Nothing is needed except the lines below that run from the one with "You are a GUI" through the one with "Image resolution: width=1345", repeated exactly.

EXCERPTED DATA →
== Segment start ==

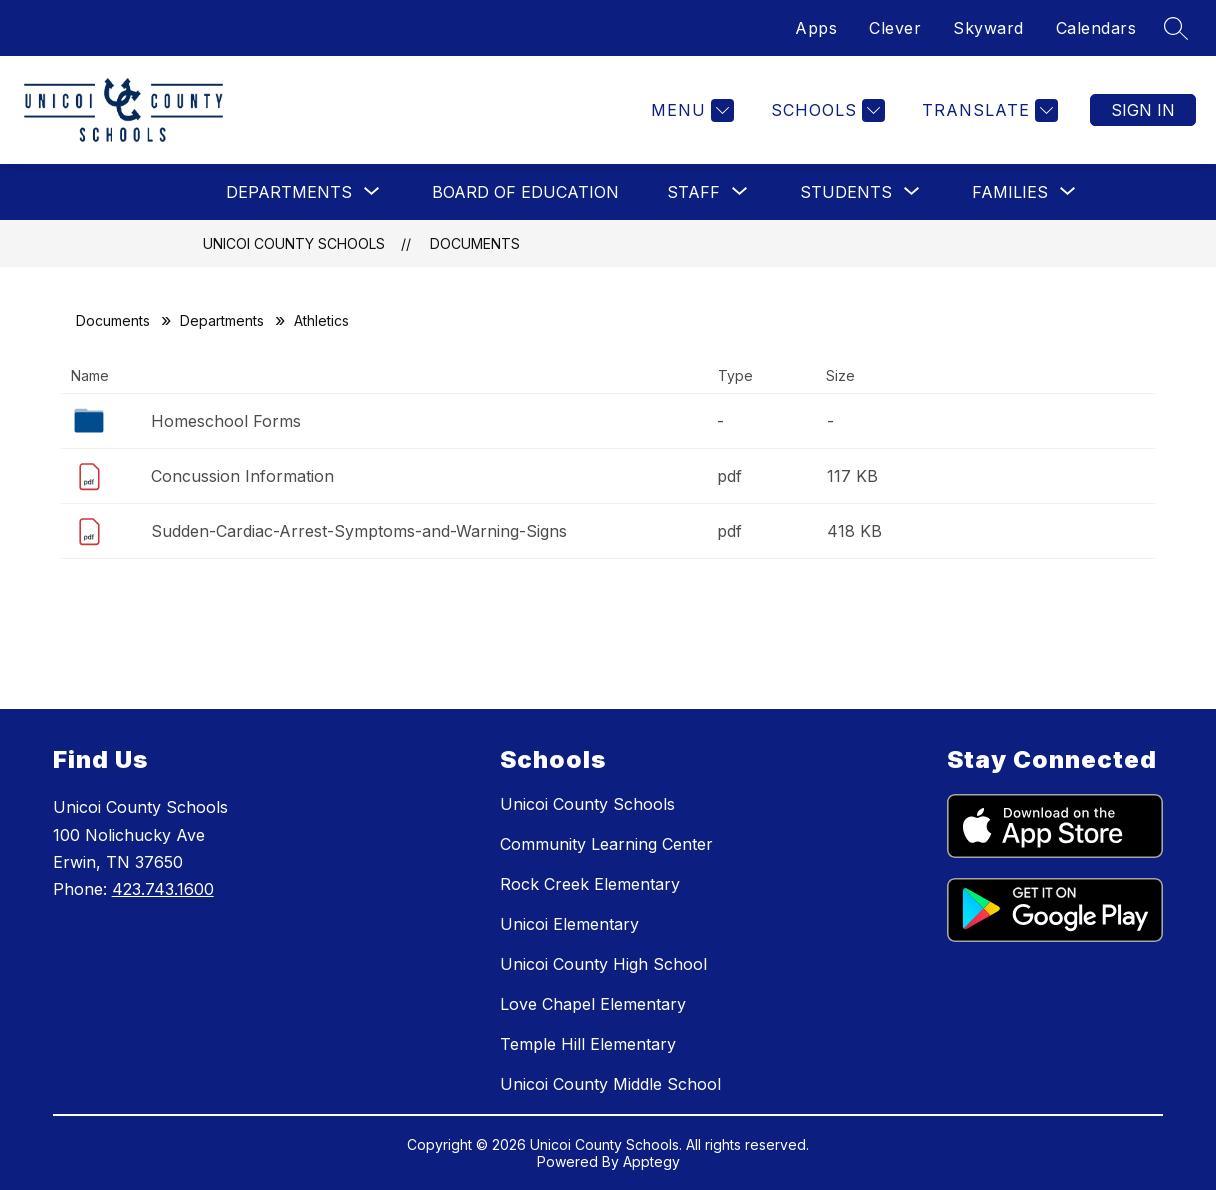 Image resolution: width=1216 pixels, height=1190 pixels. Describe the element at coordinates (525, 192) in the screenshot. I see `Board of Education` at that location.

== Segment end ==
== Segment start ==

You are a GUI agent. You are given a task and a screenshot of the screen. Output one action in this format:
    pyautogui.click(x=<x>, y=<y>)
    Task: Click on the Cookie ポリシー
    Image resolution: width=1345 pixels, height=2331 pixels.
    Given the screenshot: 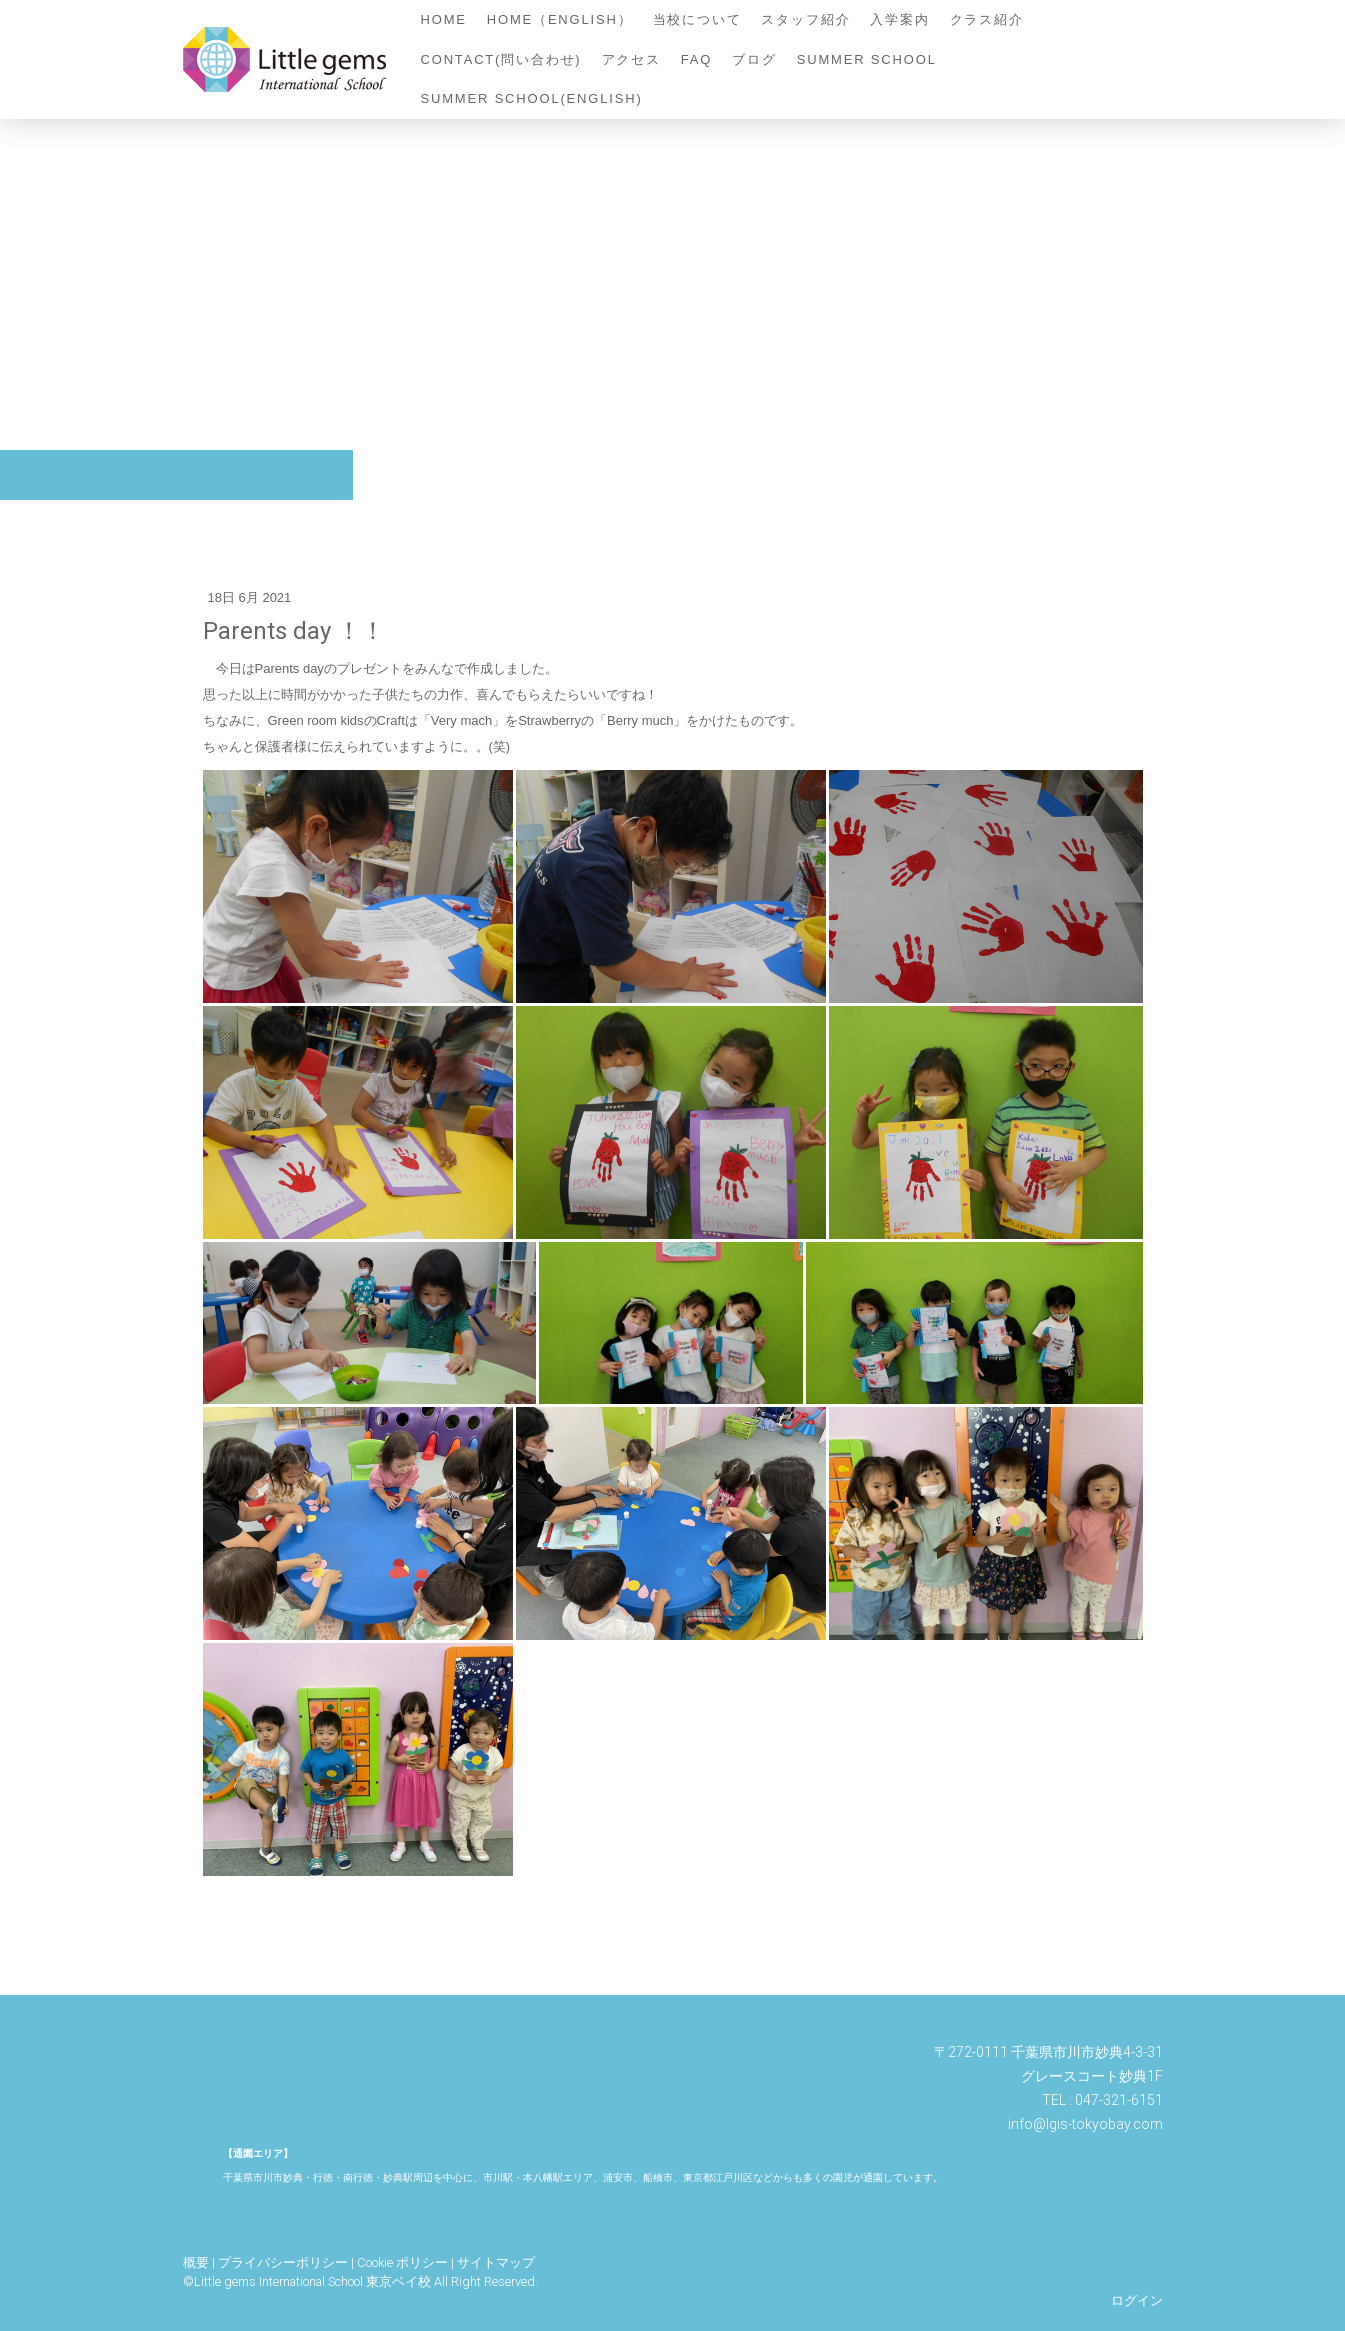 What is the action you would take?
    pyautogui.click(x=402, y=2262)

== Segment end ==
== Segment start ==

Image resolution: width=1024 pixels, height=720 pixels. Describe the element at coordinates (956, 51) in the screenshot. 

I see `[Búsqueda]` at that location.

== Segment end ==

THE ANSWER →
You are a GUI agent. You are given a task and a screenshot of the screen. Output one action in this format:
    pyautogui.click(x=<x>, y=<y>)
    Task: Click on the Cookie ポリシー
    Image resolution: width=1345 pixels, height=2331 pixels.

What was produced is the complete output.